Will your production MySQL server survive a restart?

Do you know if your production MySQL servers will come back up when restarted? A recent support episode illustrates a number of best practices. The task looked trivial: Update a production MySQL server (replication master) with a configuration tuned and tested on a development server. Clean shutdown, change configuration, restart. Unfortunately, the MySQL daemon did not just ‘come back’, leaving 2 sites offline. Thus begins an illuminating debugging story.
First place to look is the daemon error log, which revealed that the server was segfaulting, seemingly at the end of or just after InnoDB recovery. Reverting to the previous configuration did not help, nor did changing the InnoDB recovery mode. Working with the client, we performed a failover to a replication slave, while I got a second opinion from a fellow engineer to work out what had gone wrong on the server.
Since debug symbols weren’t shown in the stack trace, we needed to generate a symbol file (binary was unstripped) to use with the resolve_stack_dump utility. The procedure for obtaining this is detailed in the MySQL manual. With a good stack trace in hand, we were able (with assistance from an old friend, thanks Dean!) to narrow the crash down to bug 38856 (also see 37027). A little further investigation showed that the right conditions did exist to trigger this bug:
  • expire_logs_days = 14 # had been set in the my.cnf
  • the binlog.index file did not match the actual state of log files (i.e. some had been manually deleted, or deleted by a script)
So with this knowledge, it was possible to bring the MySQL server back up. It turned out that the expire_logs_days had perhaps been added to the configuration but not tested at the time (the server had not been restarted for 3 months). This had placed the system in a state, unbeknownst to the administrators, where it would not come back up after a restart. It was an interesting (if a tad stressful) incident as it shows the reasons for many best practices – which most of us know and follow – but worth re-capping here.
  • even seemingly trivial maintenance can potentially trigger downtime
  • plan any production maintenance in the quiet zone, and be sure to allow enough time to deal with the unforeseen
  • don’t assume your live server will ‘just restart’
  • put my.cnf under revision control (check out “etckeeper”, a standard Ubuntu package; it can keep track of everything in /etc using bzr, svn or git)
  • do not make un-tested changes to config, test immediately, preferably on dev or staging system
  • be ready to failover (test regularly like a fire drill); this is another reason why master-master setups are more convenient than mere master-slave
  • replication alone is NOT a backup
  • don’t remove binlogs or otherwise touch anything in data dir behind mysql’s back
  • have only 1 admin per server so you don’t step on each other’s toes (but share credentials with 2IC for emergencies only)
  • use a trusted origin for your binary packages, just building and passing the basis test-suite is not always sufficient
  • know how to get a good stack trace with symbols, to help find bug reports
  • be familiar with bugs.mysql.com, but it still helps to ask others as they might have just seen something similar and can help you quickly find what you’re looking for!
  • and last but very important: it really pays to find the root cause to a problem (and prevention requires it!), so a “postmortum” on a dead server is very important… if we had just wiped that server, the problem might have reoccurred with another server later.

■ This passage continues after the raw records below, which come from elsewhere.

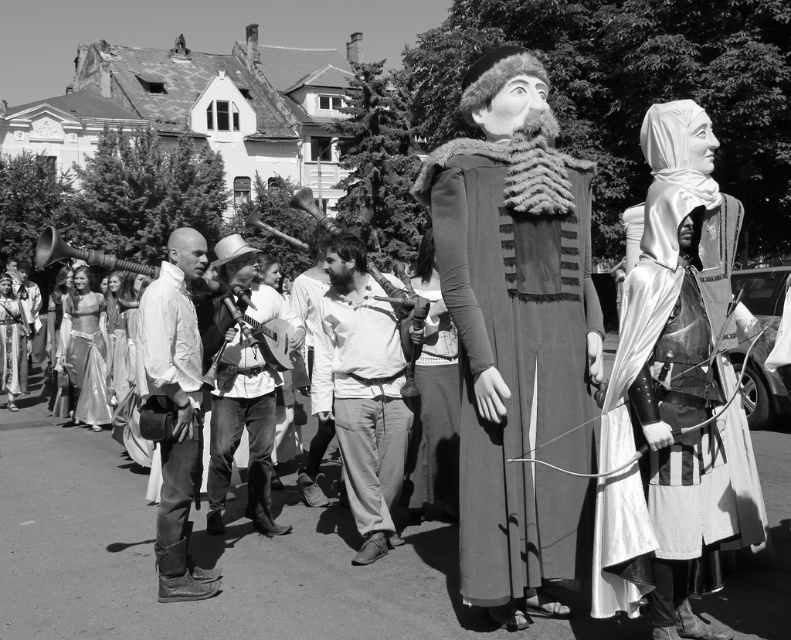 Does light gray cotton pants at center appear on the left side of smooth fabric robe at center?

Indeed, light gray cotton pants at center is positioned on the left side of smooth fabric robe at center.

Can you confirm if light gray cotton pants at center is shorter than smooth fabric robe at center?

No.

Is point (390, 544) positioned before point (419, 500)?

Yes, point (390, 544) is in front of point (419, 500).

You are a GUI agent. You are given a task and a screenshot of the screen. Output one action in this format:
    pyautogui.click(x=<x>, y=<y>)
    Task: Click on the light gray cotton pants at center
    The image size is (791, 640).
    Given the screenshot: What is the action you would take?
    pos(362,392)

Does leather jacket at center have a lesser width compared to silky white dress at lower left?

Yes.

Which of these two, leather jacket at center or silky white dress at lower left, stands shorter?

With less height is silky white dress at lower left.

Locate an element on the screen. leather jacket at center is located at coordinates (241, 429).

Identify the location of leather jacket at center. The height and width of the screenshot is (640, 791). (241, 429).

Between light gray cotton pants at center and shiny silver dress at lower left, which one is positioned lower?

light gray cotton pants at center is lower down.

Does light gray cotton pants at center come behind shiny silver dress at lower left?

No.

Locate an element on the screen. Image resolution: width=791 pixels, height=640 pixels. light gray cotton pants at center is located at coordinates (362, 392). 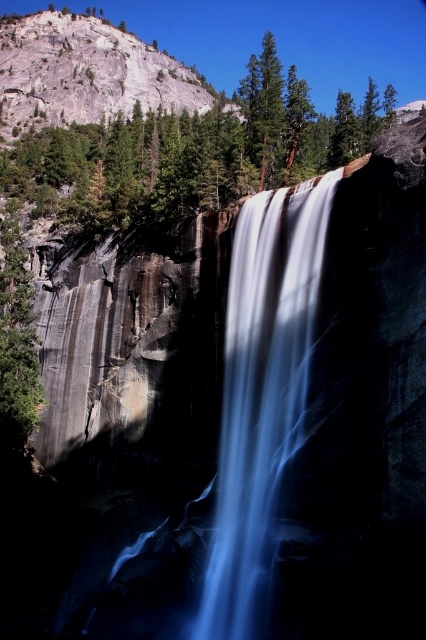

5 Responses to “Will your production MySQL server survive a restart?”

  1. Some gotchas that should be pointed out:

    * put my.cnf under revision control (check out “etckeeper”, a standard Ubuntu package; it can keep track of everything in /etc using bzr, svn or git)

    Make sure that any changes to the my.cnf are checked in, so they are not written over accidentally.

    Also, make sure that any parameters set dynamically are tested, and after they are tested, are put in the configuration file. (Pythian has an automated daily check that reports on differences in the configuration file(s) and the running server.)

    * do not make un-tested changes to config, test immediately, preferably on dev or staging system

    While this is a good point, would this have saved the problem in this case? This is the sort of issue that would probably not be caught on dev/staging because the binary logs probably weren’t deleted by hand there.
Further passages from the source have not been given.